Dass Arielles großäugiges Prinzessinnengesicht von rotem Wallehaar umspielt wird, tut sicher ein Übriges für den Erfolg. Die Disney-Figuren haben einen Sprung bis fast in die Gegenwart des Kinos gemacht; und dazu nutzt Disney eine Technik aus den frühen Tagen des Zeichentricks. Entscheidende Szenen – zum Beipiel solche mit dem Wallehaar – ließen John Musker und Ron Clements von einer Schauspielerin im Wasserbassin spielen. Die hierbei entstandenen Aufnahmen malten die Disney-Künstler dann wahlweise ab oder über (Rotoskopie). Die Zeichner haben einen gewaltigen Sprung nach vorn gemacht. Die Figuren wirken mit ihren fließenden Bewegungen fast dreidimensional, Arielles Gesicht ist mehr als nur eine Fläche; es hat Kontur und erinnert ein wenig an die junge Deborah Kerr. Dafür sieht der Prinz aus wie alle anderen Prinzen aus den Disney-Studios – in den Nullerjahren des 21. Jahrhunderts erwächst ihnen in Armie Hammer (the social network – 2010; J.Edgar – 2011; Spieglein, Spiegeln – 2012; Lone Ranger – 2013) ein Ebenbild aus Fleisch und Blut.

Kinoplakat zur Wiederaufführung: Arielle, die MeerjungfrauIn einen Hunderetter darf Arielle sich verlieben

Bei all dem Spaß, den der Film macht, stört es auch nicht, dass dieser Prinz sich in Lebensgefahr begibt, nur um seinen geliebten Hund von einem brennenden Schiff zu retten; der aufgeklärte Mitteleuropäer fasst sich kurz an die Stirn – jeder reale Hund hätte sich längst selbst in Sicherheit gebracht – akzeptiert dann aber, dass diese Szene insofern wichtig ist, weil sie ohne viele Worte Arielle deutlich macht, was für ein toller Hecht der fremde Mensch doch ist; in einen Hunderetter darf sich die Prinzessin und Tochter des Herrschers über die Meere verlieben. 

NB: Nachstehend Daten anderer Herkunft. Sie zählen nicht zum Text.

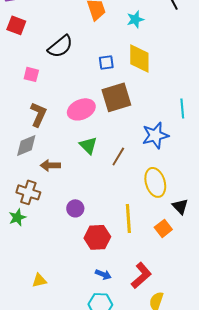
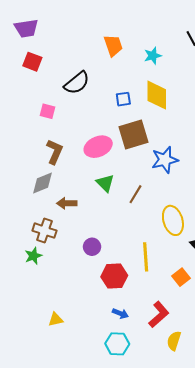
blue star: (155, 135) -> (165, 160), moved
orange square: (163, 228) -> (181, 277), moved

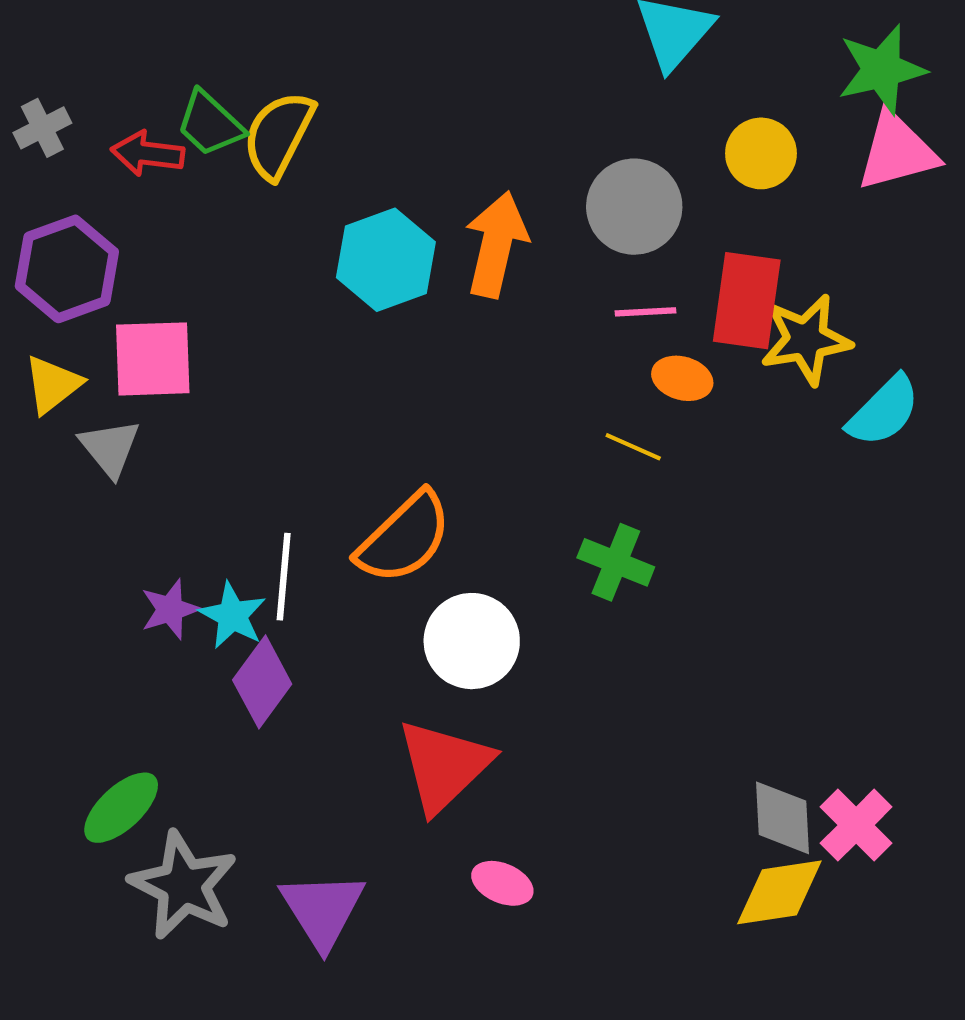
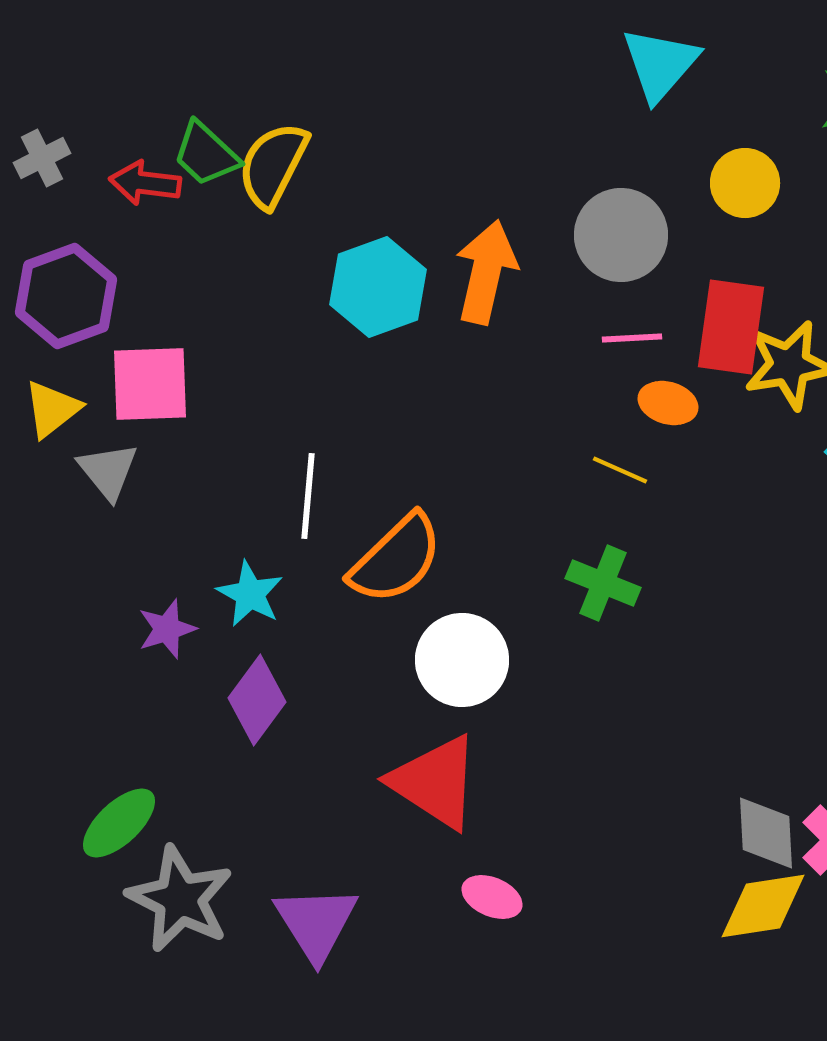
white line: (284, 577) -> (308, 496), moved
cyan star: (233, 615) -> (250, 594), moved
red triangle: (444, 766) -> (435, 782), turned -43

Zur Wiederauflage 1998 fand einem internationalen Vorhaben Disneys folgend auch in der Deutschen Fassung eine Neusynchronisation statt, die bis heute von der großen Fangemeinde der 1990er-Fassung abgelehnt wird und nun „enger am englischen Original“ sein soll, wie Buena Vista International behauptet. Bedauerlicherweise waren die deutschen Verleihchefs der kurzfristigen Mode verfallen, Zeichentrickfilme von prominenten Schauspielern oder Sängern synchronisieren zu lassen, die man werbetauglich auf Rote Teppiche schicken und auf Filmplakat schreiben kann. Jan Josef Liefers wurde der neue Prinz anstelle des unbekannten, aber gut-unauffälligen Frank Schaff-Langhans, Ron Williams ersetzte Joachim Kemmer als Krabbe Sebastian – was in meinen Augen und Ohren ganz besonders schade ist. Der Nachteil der Promis am Mikrofon: Sie drängen sich ihrem Engagement gemäß, in den Vordergrund und machen aus einem Prince Charming einen aufdringlichen Jan-Josef Liefers in Prinzenverkleidung – oder aus einer devot-verzweifelten Krabbe einen Ron-Williams-Klon. Das tut dem Film nicht gut. Mit Aufkommen des Internets wurde der Protest der Ariellefreunde dann lauter und schließlich hatte Disney ein Einsehen: Mit dem Blu-ray-Release im Herbst 2013 stellen die Studios jetzt beide Versionen zur Verfügung.

„Kreative Gründe“ machen einen Film kaputt

Die Gründe für das Beharren auf der Neusynchronisation von Seiten Disneys liegen laut Aussage eines Mitarbeiters von Buena Vista Schweiz beim Buena Vista Mutterkonzern Disney Burbank, die die Entscheidung aus „kreativen Gründen“ fällten. Neusynchronisationen sind bei Disneyfilmen in Deutschland keine Seltenheit, bereits in den 1970er Jahren geschah sowas beispielsweise bei Pinocchio (1940) und Dumbo (1941). Schneewittchen und die sieben Zwerge (1937) existiert gar in drei verschiedenen Synchronfassungen. Trotzdem erregte diese Praxis bei keinem anderen Film so viel Protest wie bei "Arielle".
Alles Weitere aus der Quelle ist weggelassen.